Real-time measurement of renal blood flow in healthy subjects using contrast-enhanced ultrasound

Abstract

Current methods for measuring renal blood flow (RBF) are time consuming and not widely available. Contrast-enhanced ultrasound (CEU) is a safe and noninvasive imaging technique suitable for assessment of tissue blood flow, which has been used clinically to assess myocardial blood flow. We tested the utility of CEU in monitoring changes in RBF in healthy volunteers. We utilized CEU to monitor the expected increase in RBF following a high protein meal in healthy adults. Renal cortical perfusion was assessed by CEU using low mechanical index (MI) power modulation Angio during continuous infusions of Definity. Following destruction of tissue microbubbles using ultrasound at a MI of 1.0, the rate of tissue replenishment with microbubbles and the plateau acoustic intensity (AI) were used to estimate the RBF velocity and cortical blood volume, respectively. Healthy adults (n = 19, mean age 26.6 yr) were enrolled. The A.beta parameter of CEU, representing mean RBF increased by 42.8%from a baseline of 17.05 +/- 6.23 to 23.60 +/- 6.76 dB/s 2 h after the ingestion of the high-protein meal (P = 0.002). Similarly, there was a 37.3%increase in the beta parameter, representing the geometric mean of blood velocity after the high protein meal (P < 0.001). The change in cortical blood volume was not significant (P = 0.89).
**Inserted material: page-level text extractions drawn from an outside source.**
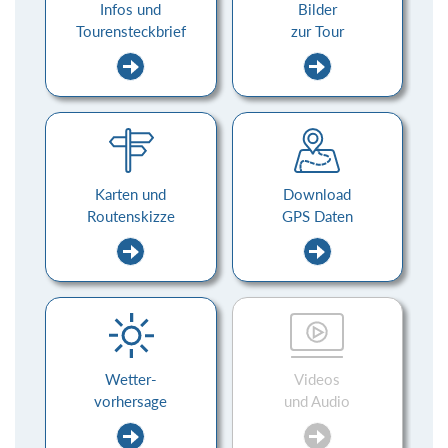
Infos und
Bilder
Tourensteckbrief
zur Tour
Karten und
Download
Routenskizze
GPS Daten
Wetter-
Videos
vorhersage
und Audio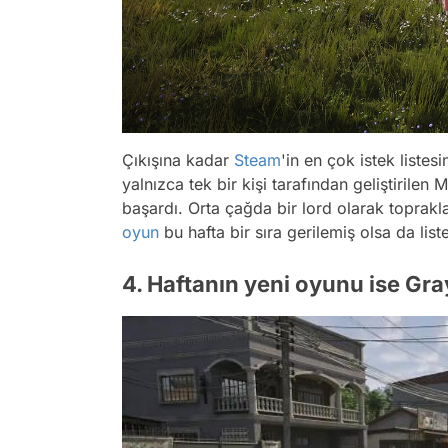
Çıkışına kadar
Steam
'in en çok istek liste
yalnızca tek bir kişi tarafından geliştirile
başardı. Orta çağda bir lord olarak topra
oyun
bu hafta bir sıra gerilemiş olsa da li
4. Haftanın yeni oyunu ise Gr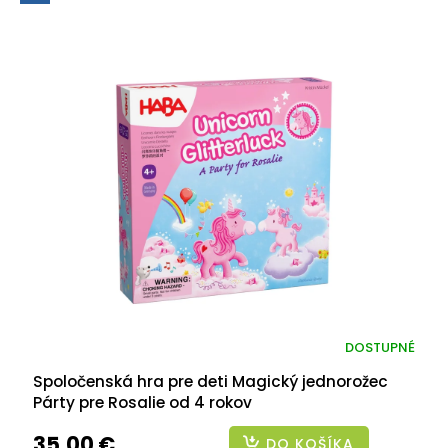
DOSTUPNÉ
Spoločenská hra pre deti Magický jednorožec
Párty pre Rosalie od 4 rokov
35,00 €
DO KOŠÍKA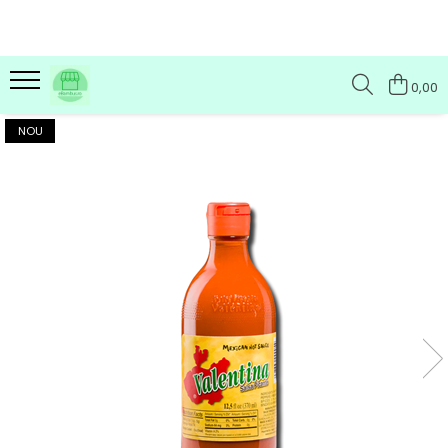
0,00
NOU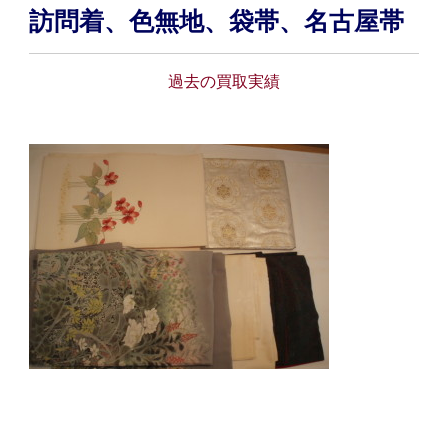
訪問着、色無地、袋帯、名古屋帯
過去の買取実績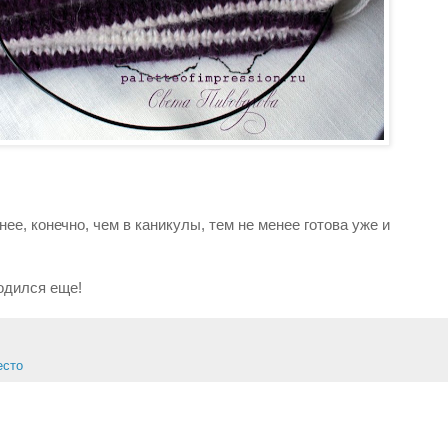
ее, конечно, чем в каникулы, тем не менее готова уже и
одился еще!
есто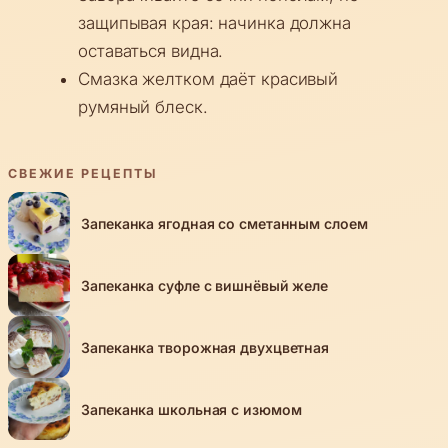
защипывая края: начинка должна
оставаться видна.
Смазка желтком даёт красивый
румяный блеск.
СВЕЖИЕ РЕЦЕПТЫ
Запеканка ягодная со сметанным слоем
Запеканка суфле с вишнёвый желе
Запеканка творожная двухцветная
Запеканка школьная с изюмом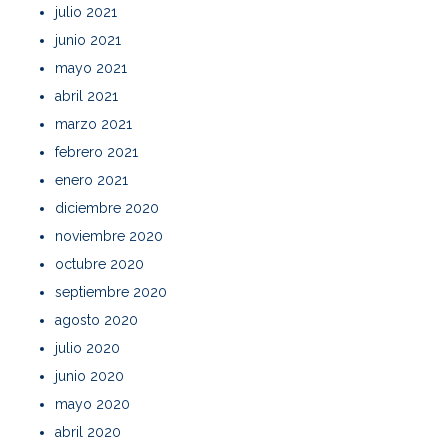
julio 2021
junio 2021
mayo 2021
abril 2021
marzo 2021
febrero 2021
enero 2021
diciembre 2020
noviembre 2020
octubre 2020
septiembre 2020
agosto 2020
julio 2020
junio 2020
mayo 2020
abril 2020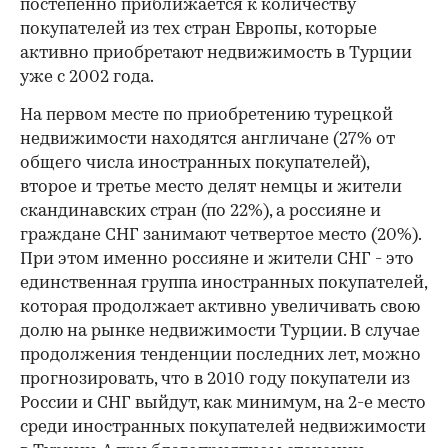
постепенно приближается к количеству
покупателей из тех стран Европы, которые
активно приобретают недвижимость в Турции
уже с 2002 года.
На первом месте по приобретению турецкой
недвижимости находятся англичане (27% от
общего числа иностранных покупателей),
второе и третье место делят немцы и жители
скандинавских стран (по 22%), а россияне и
граждане СНГ занимают четвертое место (20%).
При этом именно россияне и жители СНГ - это
единственная группа иностранных покупателей,
которая продолжает активно увеличивать свою
долю на рынке недвижимости Турции. В случае
продолжения тенденции последних лет, можно
прогнозировать, что в 2010 году покупатели из
России и СНГ выйдут, как минимум, на 2-е место
среди иностранных покупателей недвижимости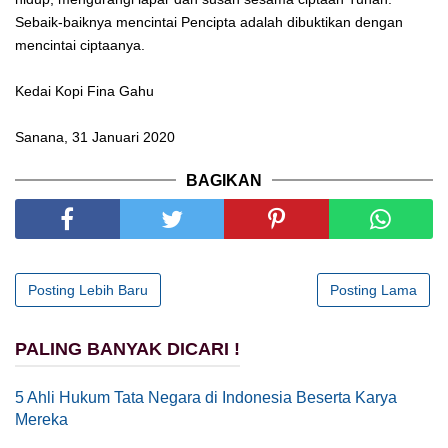
Sebaik-baiknya mencintai Pencipta adalah dibuktikan dengan
mencintai ciptaanya.
Kedai Kopi Fina Gahu
Sanana, 31 Januari 2020
BAGIKAN
Posting Lebih Baru
Posting Lama
PALING BANYAK DICARI !
5 Ahli Hukum Tata Negara di Indonesia Beserta Karya
Mereka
Infusion time of Definity was 6.3 +/- 2.0 min. The ultrasound contrast agent was tolerated well with no serious adverse events. CEU is a fast, noninvasive, and practical imaging technique that may be useful for monitoring renal blood velocity, volume, and flow.

Fig. 1.

Contrast-enhanced ultrasound (CEU) images of the kidneys 0.1 (A), 1.0 (B), and 2.1 s (C) after replenishment of tissue with contrast agent (microbubbles). Note that renal hilum, interlobar, and arcuate arteries fill with contrast agent very rapidly (A) followed in a second or two by renal cortex (B). Due to low velocity and flow of blood to the medulla, complete opacification of medullary pyramids may take several seconds, making distinction between cortex and medulla easy (B and C). A white dashed line is drawn around the kidney to better demonstrate its boundaries.

Fig. 2.

Graphic depiction of changes in acoustic intensity vs. time after destruction of microbubbles in the tissue with high-energy ultrasound wave.

Fig. 3.

Sequential ultrasound images of the kidney before and after high-energy impulse. A: at steady state and before destruction of microbubbles. B: destruction of microbubbles in the tissue using high-energy ultrasound wave. C–I: 0.1–16 s after high-energy pulse showing gradual replenishment of kidney tissue with microbubbles. Note that the filling of large arteries occurs almost immediately after the impulse (0.13 s after high-energy pulse; C), followed by the cortex (1–2.25 s after high-energy pulse; D–G,) and much later by the medulla (10 and 16 s after high-energy pulse, respectively; H and I).

Fig. 4.

Replenishment of microbubbles in the renal cortex after destruction of microbubbles with high-energy pulse. The top section depicts the kidney 6 s after replenishment with contrast agent. The arrow points to a single region of interest (ROI) within the renal cortex. Graphic demonstration of tissue replenishment with microbubbles over time for the selected ROI using the QLAB software is shown at the bottom.

Fig. 5.

Box plots demonstrating changes from baseline in different CEU parameters after ingestion of a high-protein meal.